What are the implications of disabling gossip, mingle, and heartbeat on my celery workers?
In order to reduce the number of messages sent to CloudAMQP to stay within the free plan, I decided to follow these recommendations. I therefore used the options --without-gossip --without-mingle --without-heartbeat
. Since then, I have been using these options by default for all my celery projects but I am not sure if there are any side-effects I am not aware of.
Please note:
- we now moved to a Redis broker and do not have that much limitations on the number of messages sent to the broker
- we have several instances running multiple celery workers with multiple queues
This is the base documentation which doesn't give us much info
heartbeat
Is related to communication between the worker and the broker (in your case the broker is CloudAMQP).
See explanation
With the --without-heartbeat
the worker won't send heartbeat events
mingle
It only asks for "logical clocks" and "revoked tasks" from other workers on startup.
Taken from whatsnew-3.1
The worker will now attempt to synchronize with other workers in the same cluster.

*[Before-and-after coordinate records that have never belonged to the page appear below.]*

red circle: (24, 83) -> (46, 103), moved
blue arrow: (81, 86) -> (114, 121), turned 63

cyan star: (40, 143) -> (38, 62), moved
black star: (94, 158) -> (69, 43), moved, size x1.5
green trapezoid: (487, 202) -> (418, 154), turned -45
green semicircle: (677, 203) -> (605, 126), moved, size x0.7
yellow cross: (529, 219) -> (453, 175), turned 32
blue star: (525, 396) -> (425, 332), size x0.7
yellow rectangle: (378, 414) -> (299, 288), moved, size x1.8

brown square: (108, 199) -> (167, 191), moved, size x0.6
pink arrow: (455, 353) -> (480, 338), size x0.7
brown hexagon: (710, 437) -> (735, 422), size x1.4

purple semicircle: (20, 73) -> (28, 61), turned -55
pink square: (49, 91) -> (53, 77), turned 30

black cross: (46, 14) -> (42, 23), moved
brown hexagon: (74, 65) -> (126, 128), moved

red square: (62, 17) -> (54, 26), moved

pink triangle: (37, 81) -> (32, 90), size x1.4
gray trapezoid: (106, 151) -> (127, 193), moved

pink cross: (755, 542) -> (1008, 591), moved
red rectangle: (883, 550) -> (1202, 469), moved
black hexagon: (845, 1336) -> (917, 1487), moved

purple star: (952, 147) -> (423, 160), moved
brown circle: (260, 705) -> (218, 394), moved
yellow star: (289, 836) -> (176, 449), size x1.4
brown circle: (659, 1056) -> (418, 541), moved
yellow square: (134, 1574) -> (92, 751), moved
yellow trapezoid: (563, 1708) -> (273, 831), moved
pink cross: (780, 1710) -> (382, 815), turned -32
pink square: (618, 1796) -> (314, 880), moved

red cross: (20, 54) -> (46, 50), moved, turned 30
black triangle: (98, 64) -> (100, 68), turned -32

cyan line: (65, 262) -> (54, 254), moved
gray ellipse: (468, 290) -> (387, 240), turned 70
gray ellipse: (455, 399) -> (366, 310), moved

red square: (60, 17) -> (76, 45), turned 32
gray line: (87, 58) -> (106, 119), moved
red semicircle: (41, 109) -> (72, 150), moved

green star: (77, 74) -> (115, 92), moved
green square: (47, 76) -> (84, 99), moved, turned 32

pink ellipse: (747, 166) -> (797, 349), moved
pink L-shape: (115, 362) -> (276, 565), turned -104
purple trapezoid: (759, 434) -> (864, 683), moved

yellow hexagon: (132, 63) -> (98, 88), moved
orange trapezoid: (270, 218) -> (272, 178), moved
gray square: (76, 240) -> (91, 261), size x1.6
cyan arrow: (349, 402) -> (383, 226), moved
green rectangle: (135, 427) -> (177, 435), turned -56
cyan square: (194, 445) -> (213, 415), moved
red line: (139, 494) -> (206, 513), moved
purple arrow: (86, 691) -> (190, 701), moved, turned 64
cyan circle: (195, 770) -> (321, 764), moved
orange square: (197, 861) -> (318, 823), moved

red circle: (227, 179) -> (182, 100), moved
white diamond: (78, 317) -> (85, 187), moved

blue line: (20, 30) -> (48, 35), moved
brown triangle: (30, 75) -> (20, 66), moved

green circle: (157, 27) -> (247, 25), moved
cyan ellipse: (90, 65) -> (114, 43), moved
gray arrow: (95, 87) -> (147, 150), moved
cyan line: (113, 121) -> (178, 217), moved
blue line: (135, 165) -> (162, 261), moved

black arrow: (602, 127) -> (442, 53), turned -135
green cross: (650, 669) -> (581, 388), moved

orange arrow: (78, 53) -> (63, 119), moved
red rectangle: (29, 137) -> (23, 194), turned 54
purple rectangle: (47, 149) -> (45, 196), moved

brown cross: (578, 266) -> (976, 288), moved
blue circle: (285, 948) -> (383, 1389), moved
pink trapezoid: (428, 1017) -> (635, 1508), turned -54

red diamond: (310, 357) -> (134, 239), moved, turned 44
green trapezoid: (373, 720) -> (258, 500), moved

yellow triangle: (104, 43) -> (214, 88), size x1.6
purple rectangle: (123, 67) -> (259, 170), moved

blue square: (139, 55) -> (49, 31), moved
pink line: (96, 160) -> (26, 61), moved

Synchronized data currently includes revoked tasks and logical clock.
This only happens at startup and causes a one second startup delay to collect broadcast responses from other workers.
You can disable this bootstep using the --without-mingle argument.
Also see docs
gossip
Workers send events to all other workers and this is currently used for "clock synchronization", but it's also possible to write your own handlers on events, such as on_node_join
, See docs
Taken from whatsnew-3.1
Workers are now passively subscribing to worker related events like heartbeats.
This means that a worker knows what other workers are doing and can detect if they go offline. Currently this is only used for clock synchronization, but there are many possibilities for future additions and you can write extensions that take advantage of this already.
Some ideas include consensus protocols, reroute task to best worker (based on resource usage or data locality) or restarting workers when they crash.
We believe that although this is a small addition, it opens amazing possibilities.
You can disable this bootstep using the --without-gossip argument.